[ABOUT THIS EXERCISE]: Below are some records. Copy every line in them that holds "calories".

[RECORDED DATA — start]

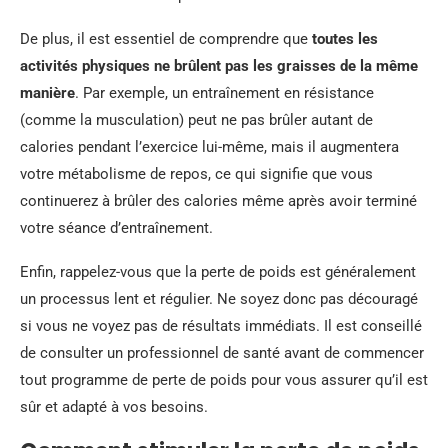
De plus, il est essentiel de comprendre que
toutes les
activités physiques ne brûlent pas les graisses de la même
manière
. Par exemple, un entraînement en résistance
(comme la musculation) peut ne pas brûler autant de
calories pendant l’exercice lui-même, mais il augmentera
votre métabolisme de repos, ce qui signifie que vous
continuerez à brûler des calories même après avoir terminé
votre séance d’entraînement.
Enfin, rappelez-vous que la perte de poids est généralement
un processus lent et régulier. Ne soyez donc pas découragé
si vous ne voyez pas de résultats immédiats. Il est conseillé
de consulter un professionnel de santé avant de commencer
tout programme de perte de poids pour vous assurer qu’il est
sûr et adapté à vos besoins.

[RECORDED DATA — finish]

[WRITTEN REPLY]:
calories pendant l’exercice lui-même, mais il augmentera
continuerez à brûler des calories même après avoir terminé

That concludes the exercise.